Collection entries
___
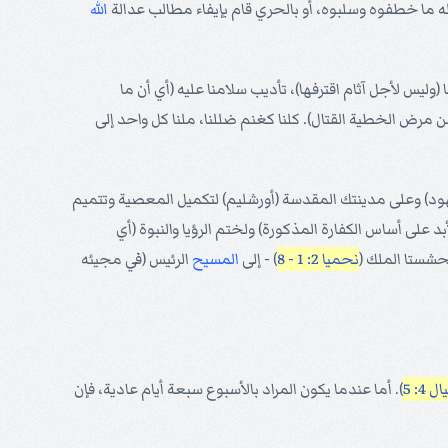
ه ما خطفوه وسلبوه، أو بالحري قام بإيفاء مطالب عدالة
الله
س لأجل آثام اقترفها)، تأديب سلامنا عليه (أي أن ما
من مرض الخطية القتال). كلنا كغنم ضللنا، ملنا كل واحد إلى
اصة سبعون أسبوعاً (أي 490 سنة). قُضِيَت على شعبك (أي على اليهود) وعلى مدينتك المقدسة (أورشليم) لتكميل المعصية وتتميم
بد على أساس الكفارة المذكورة) ولختم الرؤيا والنبوة (أي
حشستا الملك (
نحميا 2: 1 - 8
) - إلى
المسيح
الرئيس (في مجيئه
 4: 5
). أما عندما يكون المراد بالأسبوع سبعة أيام عادية، فإن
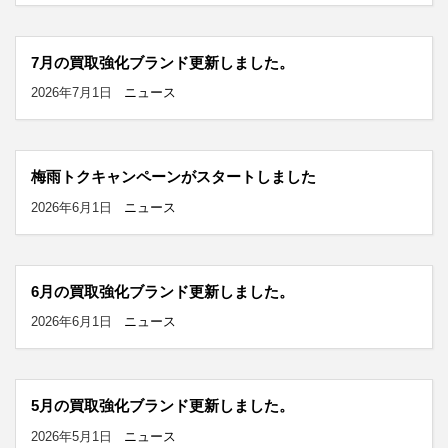
7月の買取強化ブランド更新しました。
2026年7月1日
ニュース
梅雨トクキャンペーンがスタートしました
2026年6月1日
ニュース
6月の買取強化ブランド更新しました。
2026年6月1日
ニュース
5月の買取強化ブランド更新しました。
2026年5月1日
ニュース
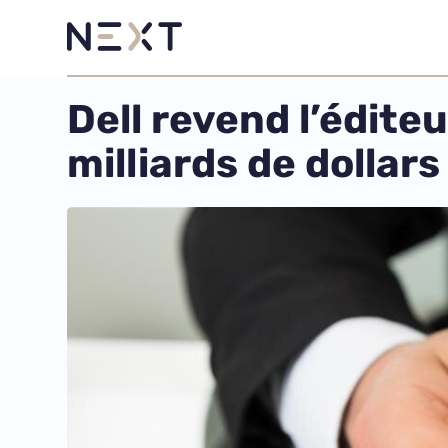
Dell revend l’édite
milliards de dollars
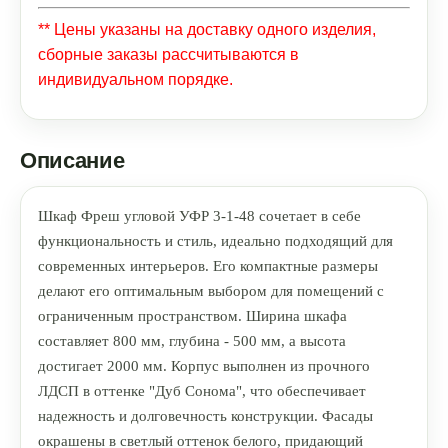
** Цены указаны на доставку одного изделия,
сборные заказы рассчитываются в
индивидуальном порядке.
Описание
Шкаф Фреш угловой УФР 3-1-48 сочетает в себе
функциональность и стиль, идеально подходящий для
современных интерьеров. Его компактные размеры
делают его оптимальным выбором для помещений с
ограниченным пространством. Ширина шкафа
составляет 800 мм, глубина - 500 мм, а высота
достигает 2000 мм. Корпус выполнен из прочного
ЛДСП в оттенке "Дуб Сонома", что обеспечивает
надежность и долговечность конструкции. Фасады
окрашены в светлый оттенок белого, придающий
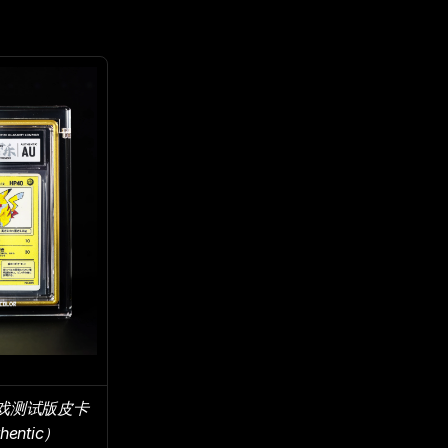
游戏测试版皮卡
hentic）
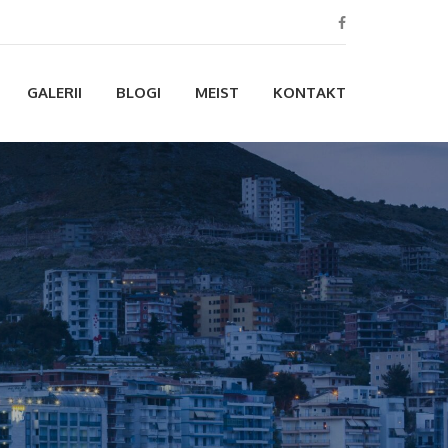
GALERII
BLOGI
MEIST
KONTAKT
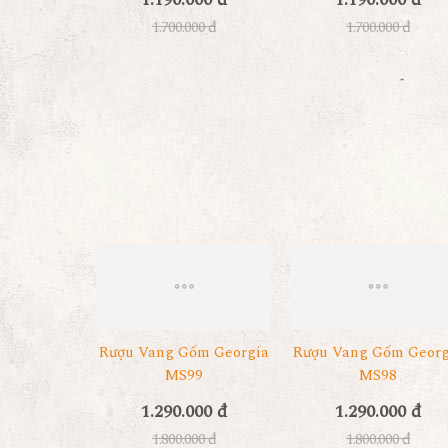
1.700.000 đ
1.700.000 đ
Rượu Vang Gốm Georgia
Rượu Vang Gốm Georg
MS99
MS98
1.290.000 đ
1.290.000 đ
1.800.000 đ
1.800.000 đ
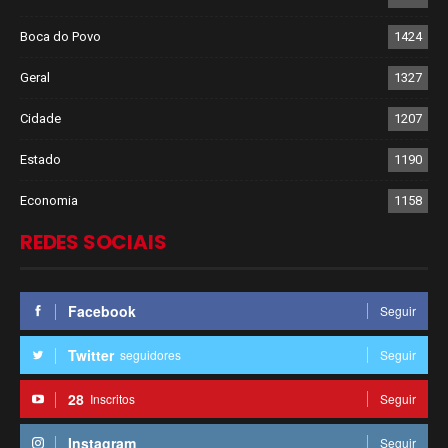
Boca do Povo
1424
Geral
1327
Cidade
1207
Estado
1190
Economia
1158
REDES SOCIAIS
Facebook
Seguir
Twitter
seguidores
Seguir
28
Inscritos
Seguir
Instagram
Seguir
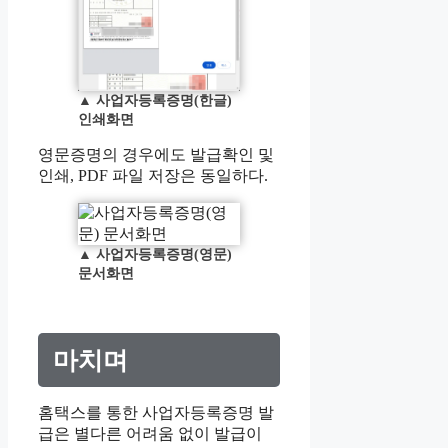
▲
사업자등록증명(한글)
인쇄화면
영문증명의 경우에도 발급확인 및
인쇄, PDF 파일 저장은 동일하다.
▲
사업자등록증명(영문)
문서화면
마치며
홈택스를 통한 사업자등록증명 발
급은 별다른 어려움 없이 발급이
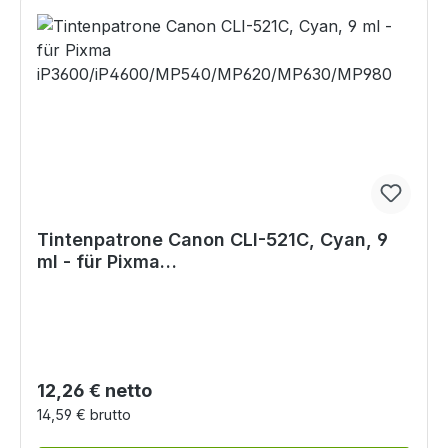
Tintenpatrone Canon CLI-521C, Cyan, 9
ml - für Pixma
iP3600/iP4600/MP540/MP620/MP630/MP
980
Regulärer Preis:
12,26 € netto
14,59 € brutto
___
■ **EXERCISE**: The lines to copy are those above that contain the string "Vang".

■ **SOLUTION BELOW**:
Rượu Vang Gốm Georgia
Rượu Vang Gốm Georg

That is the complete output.